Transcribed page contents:

BEGIN

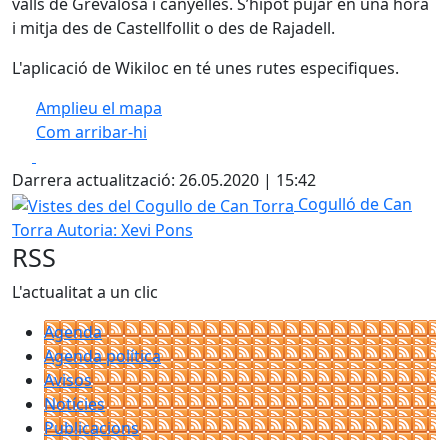
valls de Grevalosa i canyelles. S’hipot pujar en una hora
i mitja des de Castellfollit o des de Rajadell.
L'aplicació de Wikiloc en té unes rutes especifiques.
Amplieu el mapa
Com arribar-hi
Leaflet
| ©
OpenStreetMap
contributors
Facebook
X
+
Darrera actualització: 26.05.2020 | 15:42
−
Vistes des del Cogullo de Can Torra
Cogulló de Can
Torra
Autoria: Xevi Pons
RSS
L'actualitat a un clic
Agenda
Agenda política
Avisos
Notícies
Publicacions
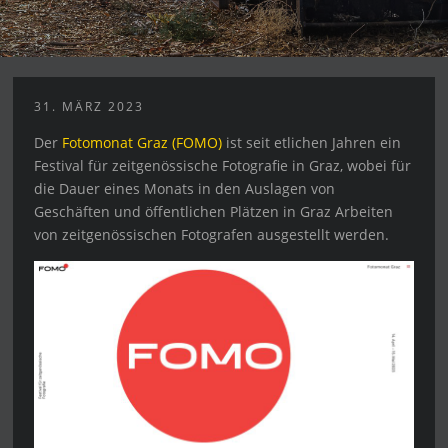
31. MÄRZ 2023
Der
Fotomonat Graz (FOMO)
ist seit etlichen Jahren ein
Festival für zeitgenössische Fotografie in Graz, wobei für
die Dauer eines Monats in den Auslagen von
Geschäften und öffentlichen Plätzen in Graz Arbeiten
von zeitgenössischen Fotografen ausgestellt werden.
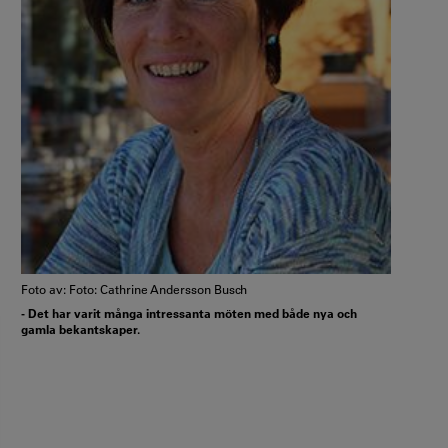
Foto av: Foto: Cathrine Andersson Busch
- Det har varit många intressanta möten med både nya och
gamla bekantskaper.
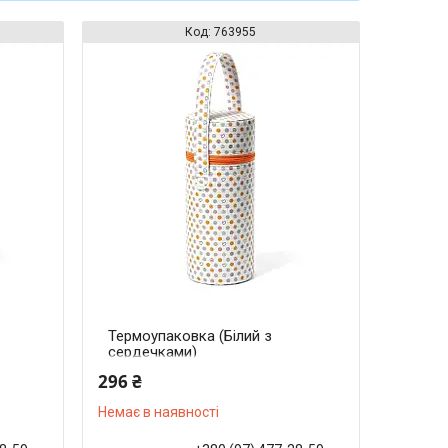
763955
Термоупаковка (Білий з
сердечками)
296 ₴
Немає в наявності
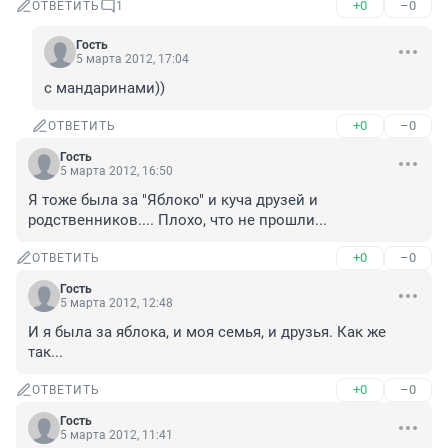
+0
–0
ОТВЕТИТЬ
1
Гость
5 марта 2012, 17:04
с мандаринами))
+0
–0
ОТВЕТИТЬ
Гость
5 марта 2012, 16:50
Я тоже была за "Яблоко" и куча друзей и 
родственников.... Плохо, что не прошли...
+0
–0
ОТВЕТИТЬ
Гость
5 марта 2012, 12:48
И я была за яблока, и моя семья, и друзья. Как же 
так...
+0
–0
ОТВЕТИТЬ
Гость
5 марта 2012, 11:41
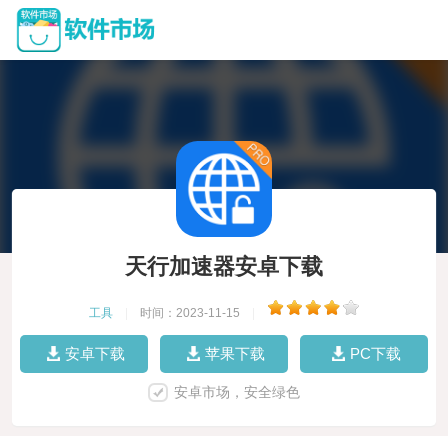
天行加速器安卓下载
工具
|
时间：2023-11-15
|
安卓下载
苹果下载
PC下载
安卓市场，安全绿色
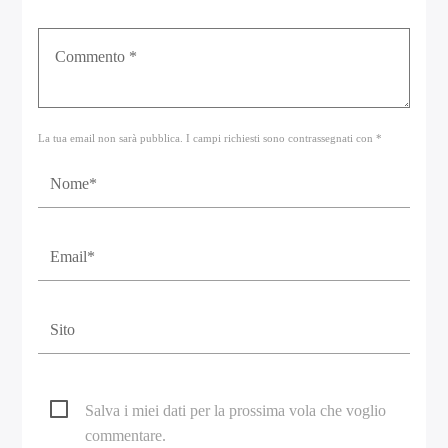
La tua email non sarà pubblica. I campi richiesti sono contrassegnati con *
Salva i miei dati per la prossima vola che voglio
commentare.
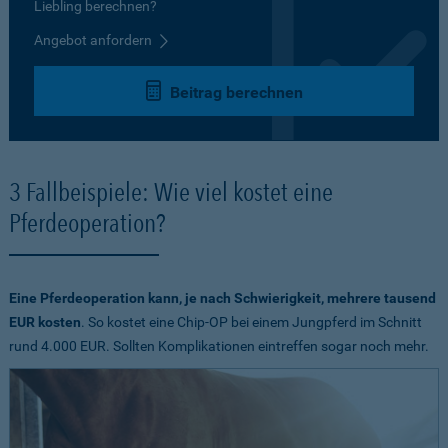
Liebling berechnen?
Angebot anfordern
Beitrag berechnen
3 Fallbeispiele: Wie viel kostet eine
Pferdeoperation?
Eine Pferdeoperation kann, je nach Schwierigkeit, mehrere tausend
EUR kosten
. So kostet eine Chip-OP bei einem Jungpferd im Schnitt
rund 4.000 EUR. Sollten Komplikationen eintreffen sogar noch mehr.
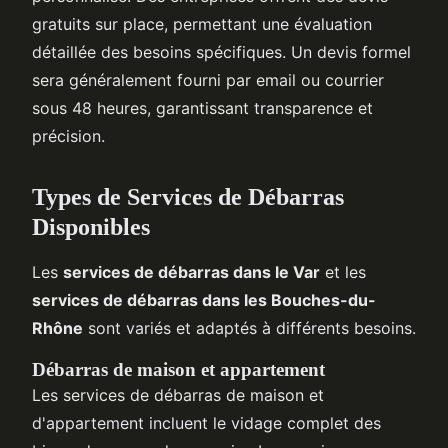
gratuits sur place, permettant une évaluation
détaillée des besoins spécifiques. Un devis formel
sera généralement fourni par email ou courrier
sous 48 heures, garantissant transparence et
précision.
Types de Services de Débarras
Disponibles
Les
services de débarras dans le Var
et les
services de débarras dans les Bouches-du-
Rhône
sont variés et adaptés à différents besoins.
Débarras de maison et appartement
Les services de débarras de maison et
d'appartement incluent le vidage complet des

END

• [WHAT IS NEEDED]:
Please return every line in the data that includes the string "Torra".

• [RESULT FOR THIS EXERCISE]:
Vistes des del Cogullo de Can Torra
Torra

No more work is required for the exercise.